In 1997, the United Nations Educational, Scientific and Cultural Organization (UNESCO) declared 2003 as the International Year of Shelter for its potential to improve living conditions for people around the world by making better uses of land and resources. The year long event was organized with the aim of raising public awareness about shelter and the impact that buildings have on their inhabitants' lives. Events were planned in over 100 countries with participants including architects, builders, city planners, and educators. A key message throughout the campaign was that adequate housing is a human right.
In conclusion, sustainable architecture aims to provide high quality built environments that do not compromise the health and well-being of current and future generations.
Page Layout that is Responsive. A responsive page layout employs both relative units and media queries, apparently integrating the concepts of a liquid and flexible layout. A responsive layout, like a liquid layout, will flex when the width of the browser rises or lowers. But it will also respond to any increase or decrease in text size, thus preserving the overall alignment of elements on the page.
Responsive design allows a web page to be viewed efficiently on any device with a screen, by adapting its structure and content to fit the viewing device. This is in contrast to using "fixed" dimensions, which are designed with specific margins and padding around an article to make them look good on a computer monitor or other flat screen device. When someone visits your site with a mobile phone or other small handheld device, they'll see a messy jumble of text and graphics instead of a comfortable reading experience.
In addition to making your website more accessible to users on different devices, a responsive design also improves user experience (UX) on computers by preventing unnecessary scrolling. If the screen is too narrow, the page will simply wrap onto another line - this may happen if you have very long paragraphs of text, for example. But as long as there's enough space, the entire page will be visible.
A responsive website can also reduce the amount of traffic generated by visitors to desktop versions of websites who view only part of the page.
A web design that responds to a user interface and readily communicates with users. "Responsiveness" refers to an application that reacts to user queries as much as feasible. In the mobile view, an application's responsiveness is employed. This means that the app displays content optimally on any device without the need for multiple versions of the same application.

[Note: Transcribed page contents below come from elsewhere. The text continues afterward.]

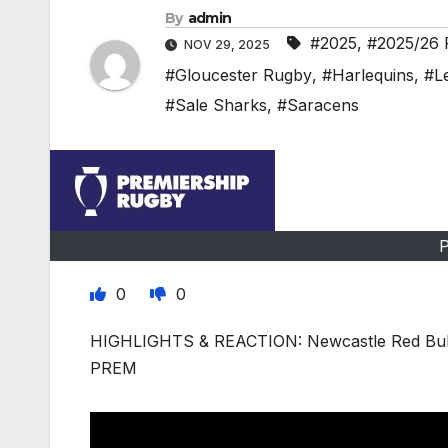
By
admin
#2025
,
#2025/26 
NOV 29, 2025
#Gloucester Rugby
,
#Harlequins
,
#Le
#Sale Sharks
,
#Saracens
P
0
0
HIGHLIGHTS & REACTION: Newcastle Red Bulls
PREM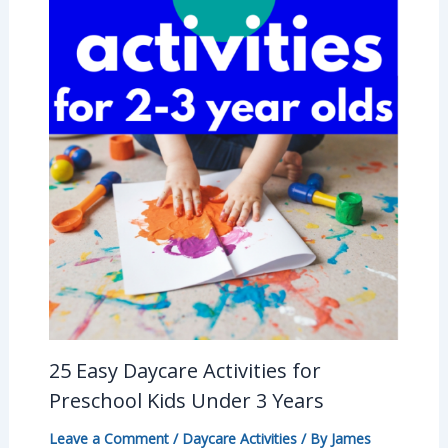
25 Easy Daycare Activities for
Preschool Kids Under 3 Years
Leave a Comment
/
Daycare Activities
/ By
James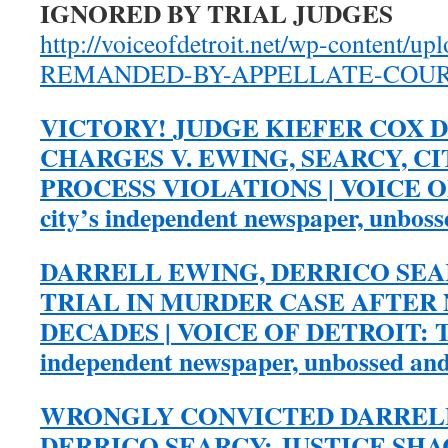
IGNORED BY TRIAL JUDGES
http://voiceofdetroit.net/wp-content/u
REMANDED-BY-APPELLATE-COURT
VICTORY! JUDGE KIEFER COX D
CHARGES V. EWING, SEARCY, C
PROCESS VIOLATIONS | VOICE O
city’s independent newspaper, unbos
DARRELL EWING, DERRICO SE
TRIAL IN MURDER CASE AFTER
DECADES | VOICE OF DETROIT: Th
independent newspaper, unbossed an
WRONGLY CONVICTED DARREL
DERRICO SEARCY: JUSTICE SH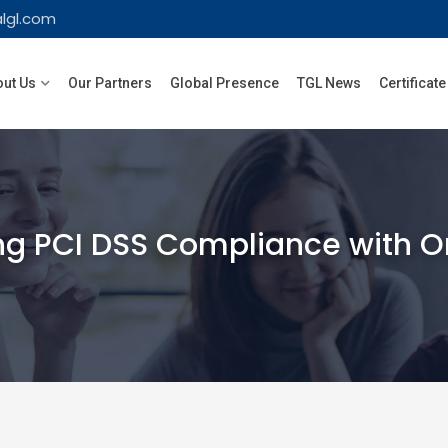
lgl.com
ut Us
Our Partners
Global Presence
TGL News
Certificate
g PCI DSS Compliance with Orac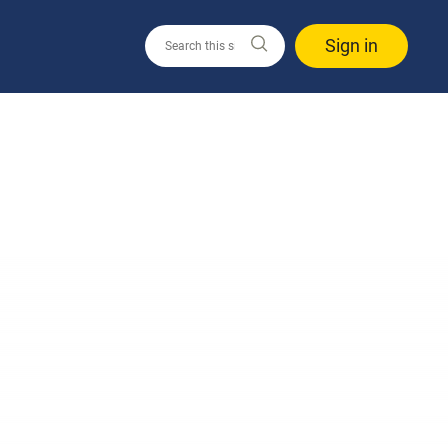
Sign in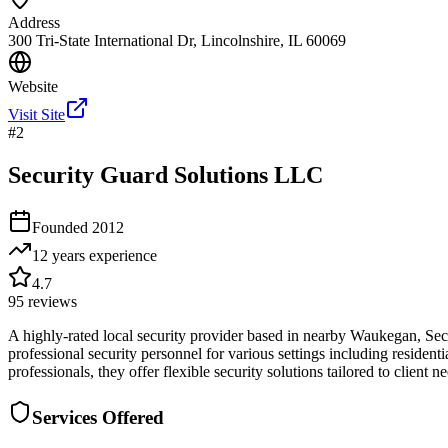
Address
300 Tri-State International Dr, Lincolnshire, IL 60069
Website
Visit Site
#
2
Security Guard Solutions LLC
Founded
2012
12 years
experience
4.7
95
reviews
A highly-rated local security provider based in nearby Waukegan, Sec
professional security personnel for various settings including residen
professionals, they offer flexible security solutions tailored to clie
Services Offered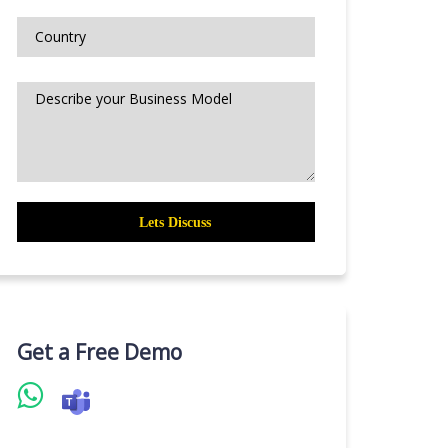
Get a Free Demo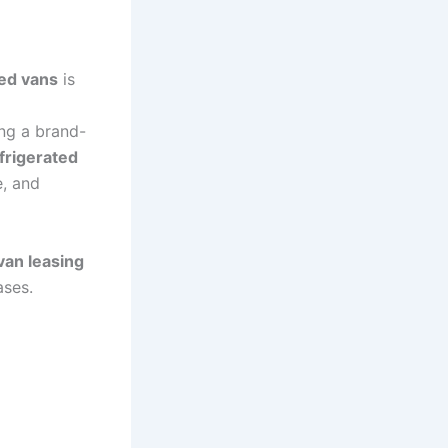
ted vans
is
ing a brand-
frigerated
e, and
van leasing
ases.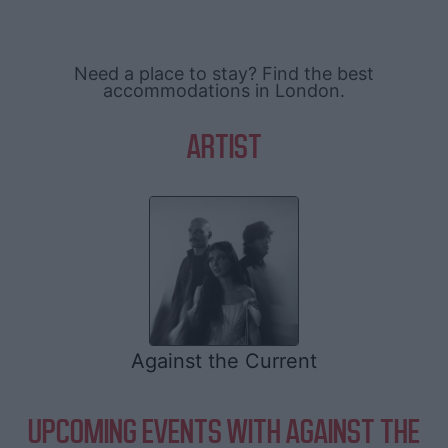
Need a place to stay? Find the best
accommodations in London.
ARTIST
Against the Current
UPCOMING EVENTS WITH AGAINST THE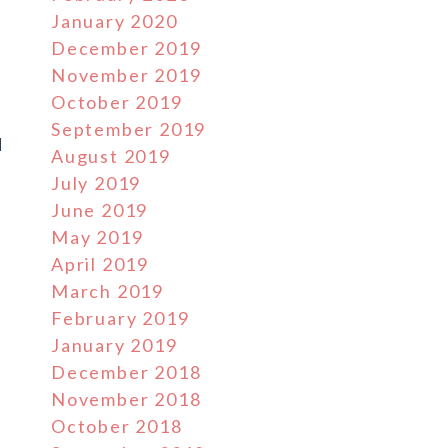
January 2020
December 2019
,
November 2019
October 2019
September 2019
d
August 2019
July 2019
June 2019
May 2019
April 2019
March 2019
February 2019
January 2019
December 2018
November 2018
October 2018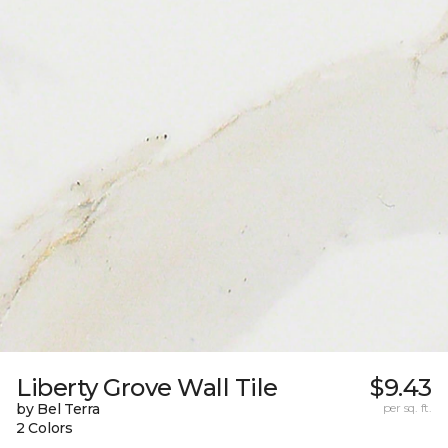
Liberty Grove Wall Tile
$9.43
by Bel Terra
per sq. ft.
2 Colors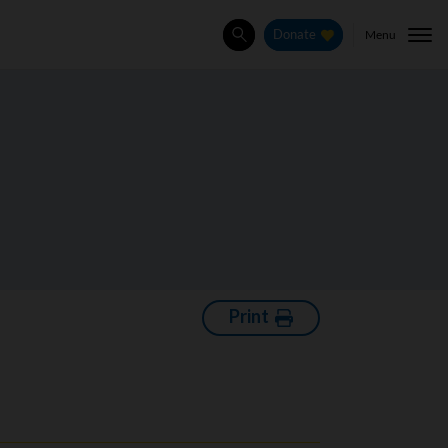
Menu
Donate
Search
Print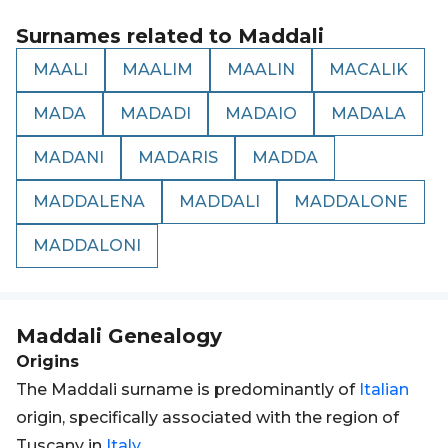
Surnames related to
Maddali
MAALI
MAALIM
MAALIN
MACALIK
MADA
MADADI
MADAIO
MADALA
MADANI
MADARIS
MADDA
MADDALENA
MADDALI
MADDALONE
MADDALONI
Maddali
Genealogy
Origins
The Maddali surname is predominantly of
Italian
origin, specifically associated with the region of
Tuscany in
Italy
.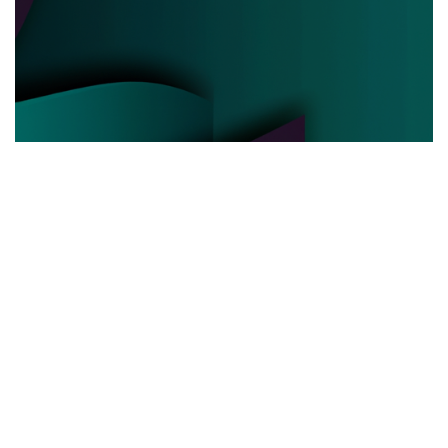
POLITICAL POWER
03.06.2025
Behind the Curtain How Political Power Is Really
Negotiated Today
Discover the hidden strategies and real ...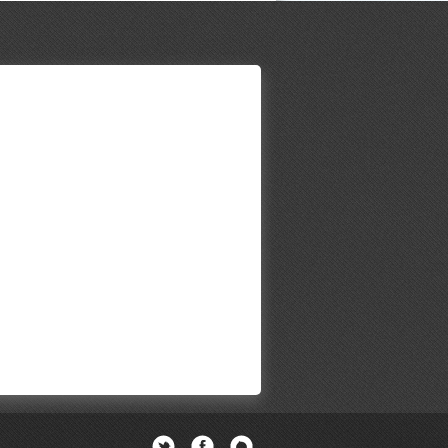
Twitter
Facebook
Newsletter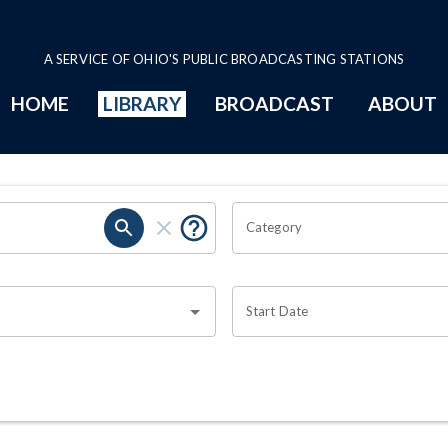
A SERVICE OF OHIO'S PUBLIC BROADCASTING STATIONS
HOME
LIBRARY
BROADCAST
ABOUT
Category
Start Date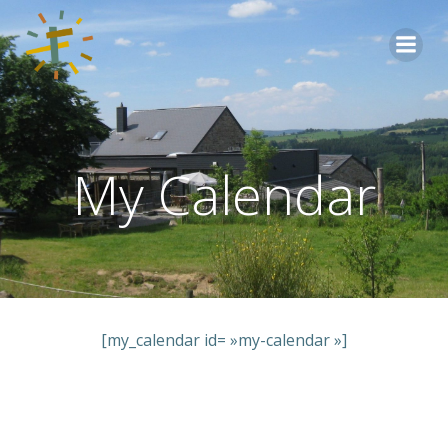
Aller
au
contenu
My Calendar
[my_calendar id= »my-calendar »]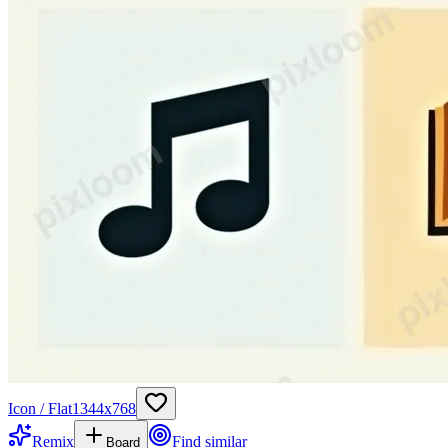
Icon / Flat
1344
x
768
Remix
Find similar
Board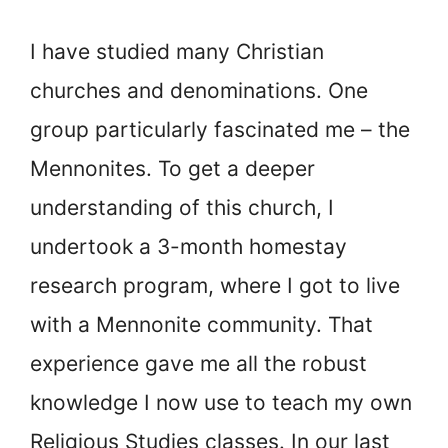
I have studied many Christian
churches and denominations. One
group particularly fascinated me – the
Mennonites. To get a deeper
understanding of this church, I
undertook a 3-month homestay
research program, where I got to live
with a Mennonite community. That
experience gave me all the robust
knowledge I now use to teach my own
Religious Studies classes. In our last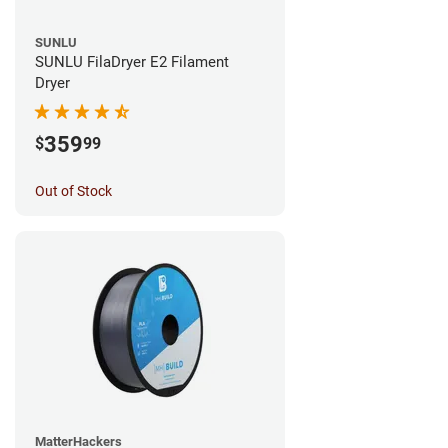
SUNLU
SUNLU FilaDryer E2 Filament
Dryer
359
$
99
Out of Stock
MatterHackers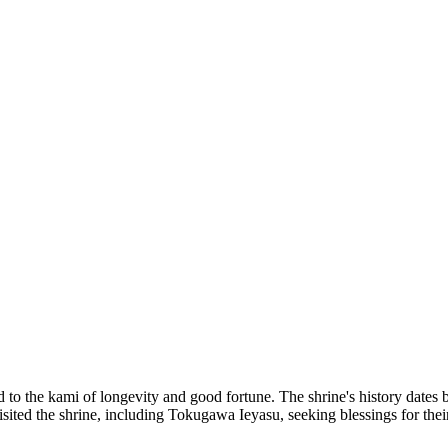
d to the kami of longevity and good fortune. The shrine's history dates 
ited the shrine, including Tokugawa Ieyasu, seeking blessings for their 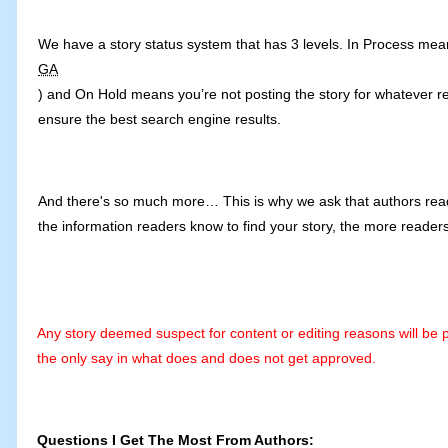
We have a story status system that has 3 levels. In Process means 
GA
) and On Hold means you’re not posting the story for whatever re
ensure the best search engine results.
And there's so much more… This is why we ask that authors read t
the information readers know to find your story, the more readers
Any story deemed suspect for content or editing reasons will be 
the only say in what does and does not get approved.
Questions I Get The Most From Authors: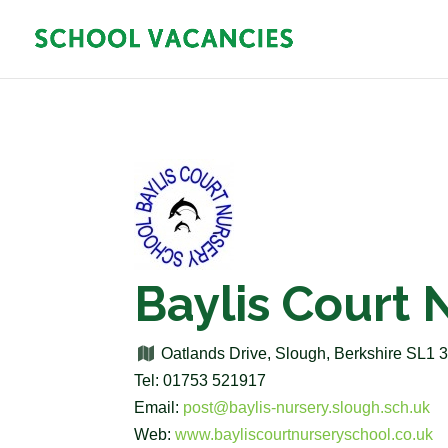
Baylis Court 
Oatlands Drive, Slough, Berkshire SL1
Tel: 01753 521917
Email:
post@baylis-nursery.slough.sch.uk
Web:
www.bayliscourtnurseryschool.co.uk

For example, if an application does not respond to a small screen size by displaying content in a compact format, then it is not responsive. An example of an non-responsive application is one that does not scale down its layout so that it can be displayed on a phone or tablet screen. Such an application would look bad when viewed on a small device because there wouldn't be enough room to display all the content.
Mobile applications should be responsive because only through this approach can you provide users with a good experience on any device. Without responsiveness, you might get lucky and have some people using your application on old devices, but these are likely to be the exceptions rather than the rule. In fact, Google recently announced that it will no longer support browsers older than IE9 because most modern websites work perfectly well without supporting these older browsers.
The importance of being responsive cannot be overstated. There are now more people using smartphones and tablets than desktop computers, thus demonstrating the increasing demand for responsive apps.